I recently finished a course in the sociology of the family.  One of the dominant themes of the course was the gendered assumptions our society is based on.  Like the Matrix, until you are shown what it is, you really do not understand it.  One of the conditions of the paper was that I had to use a pop culture piece to illustrate how heteronormativity works in our culture.  I chose the cartoon ‘Family Guy’ because it is a very offensive show and I was sure I would find heteronormative gold when I analyzed a couple of episodes.   Sadly, I was correct…

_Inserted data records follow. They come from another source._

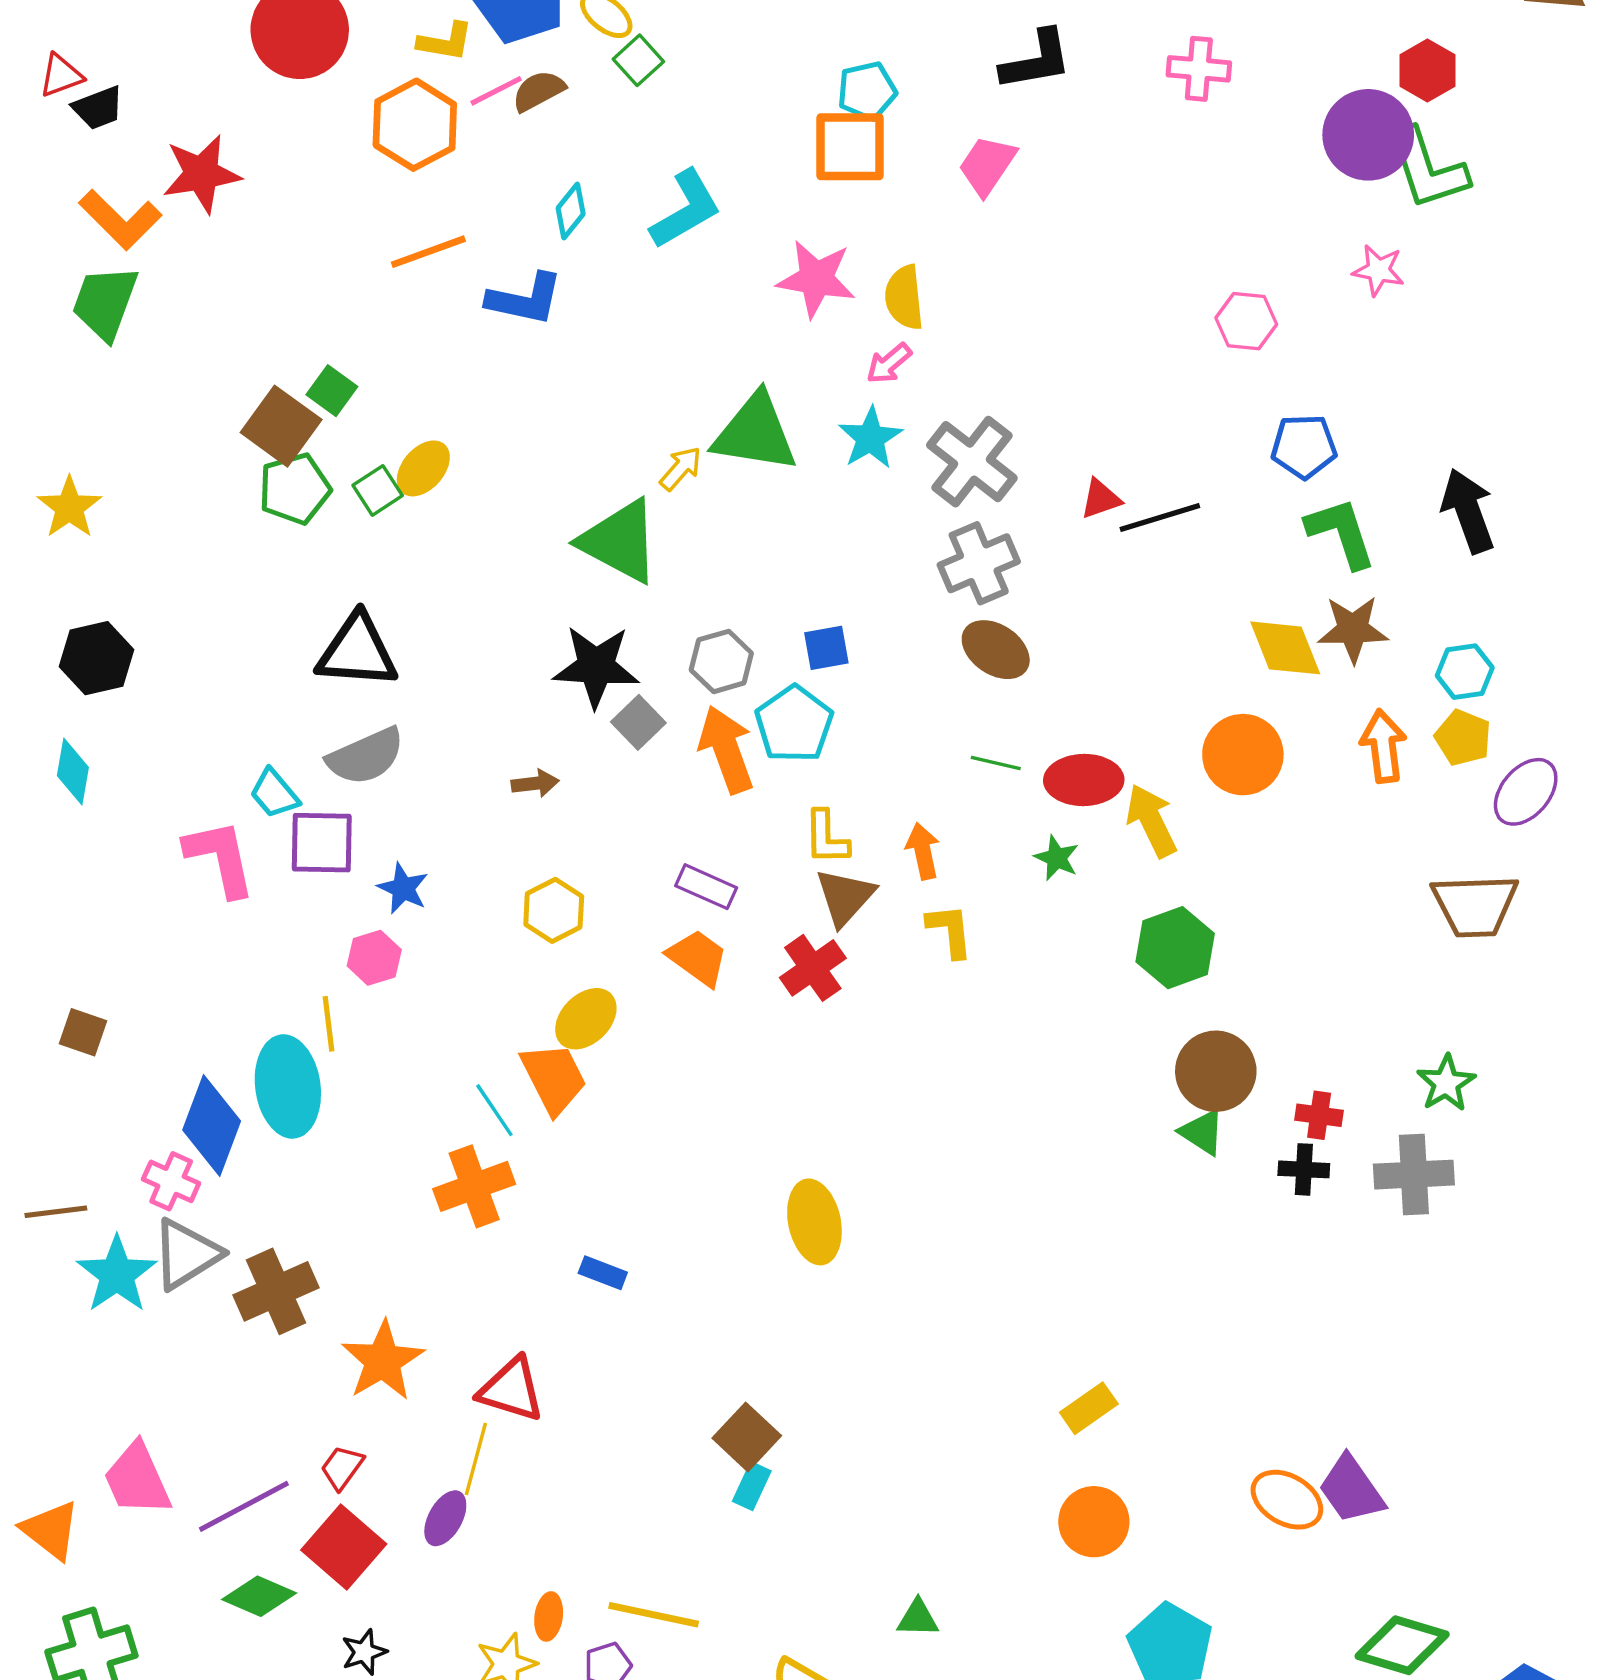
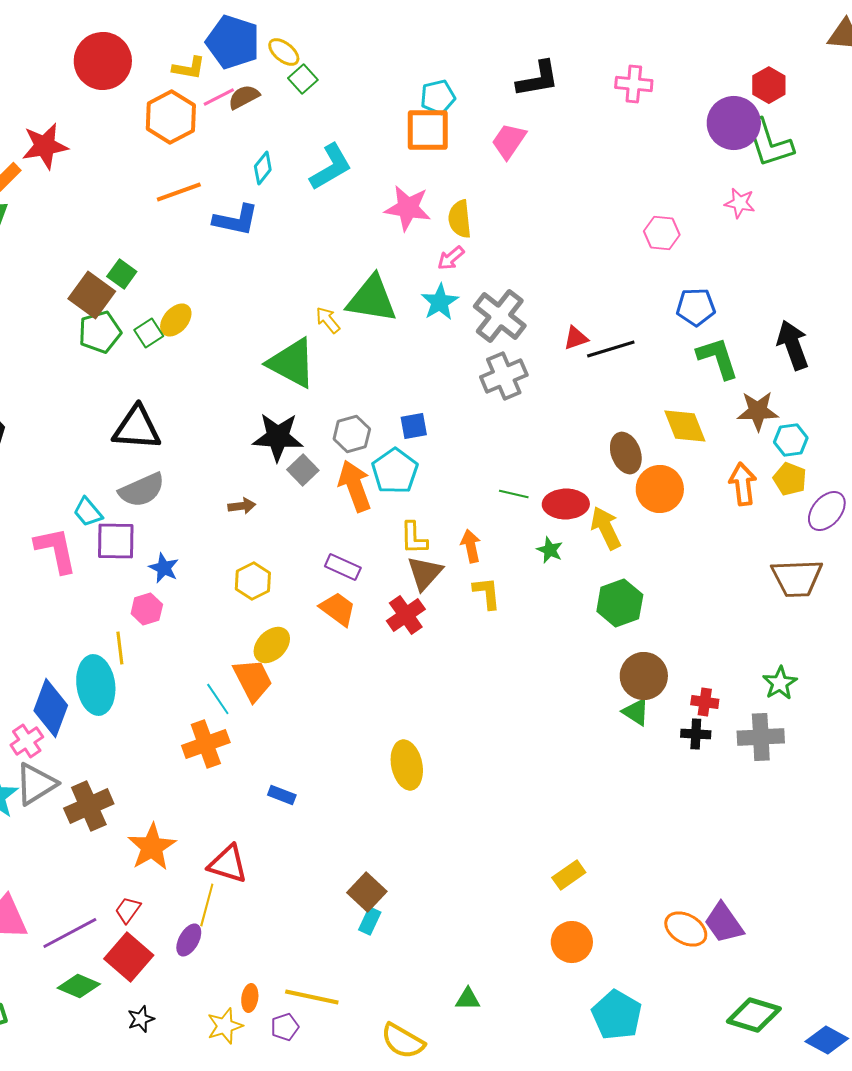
yellow arrow: (681, 468) -> (328, 320), turned -80
brown star: (1353, 629) -> (758, 411), moved
brown ellipse: (996, 650) -> (626, 453), moved, turned 36
pink cross: (171, 1181) -> (27, 741), turned 32

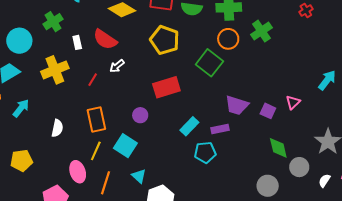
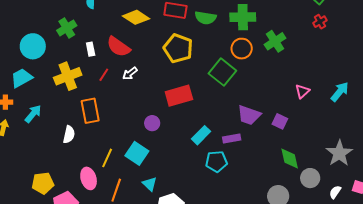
red line: (93, 80) -> (104, 75), moved
pink triangle: (293, 102) -> (302, 91), moved
orange rectangle: (96, 119) -> (90, 111), moved
yellow pentagon: (21, 161) -> (43, 183), moved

** Note, this essay and other essays on the site are for educational purposes only.  Plagiarism is the most serious of academic offenses.  This blog is not going anywhere so cite a reference if you use my work.  Plus, if you can google this essay, so can your prof. **

Family Guy: Not so Edgy After All

According to Charlotte Bunch, “heterosexuality as an institution and an ideology is a cornerstone of male supremacy.”[1] Monique Wittig adds further to Bunch’s dissent when she writes, “these discourses of heterosexuality oppress in the sense that they prevent us from speaking unless we speak in their terms.”[2]

Heteronormativity is the pervasive, hegemonic state that exists because we choose to draw binary conceptions of gender in our society.  Gender identities, as Judith Butler writes, can only make sense within a heterosexual framework or matrix[3].   Butler writes:

The institution of a compulsory and naturalized heterosexuality requires and regulates gender as a binary relation in which the masculine term is differentiated from a feminine term, and this differentiation is accomplished through the practices of heterosexual desire.  The act of differentiating the two oppositional moments of the binary results in a consolidation of each term, the respective internal coherence of sex, gender and desire.

(Butler 1990: 22-3)[4]

Therefore, what we perceive as “normal” behaviour in our society is in large part determined by a culturally defined heterosexual set of norms and values; heterosexual behaviour is the only behaviour seen as natural and acceptable.  Heteronormativity is a prescriptive set of norms that strongly reinforces the patriarchal structure of society. Feminist and queer scholars oppose the heteronormative construct that is pervasive in our society because it is so intrinsically biased and rife with unfair assertions that underlie the heteronormative ideal [5].  A feminist and queer critique can elucidate how patriarchy and its subset of heteronormativity affect the role and structure of the family in our society.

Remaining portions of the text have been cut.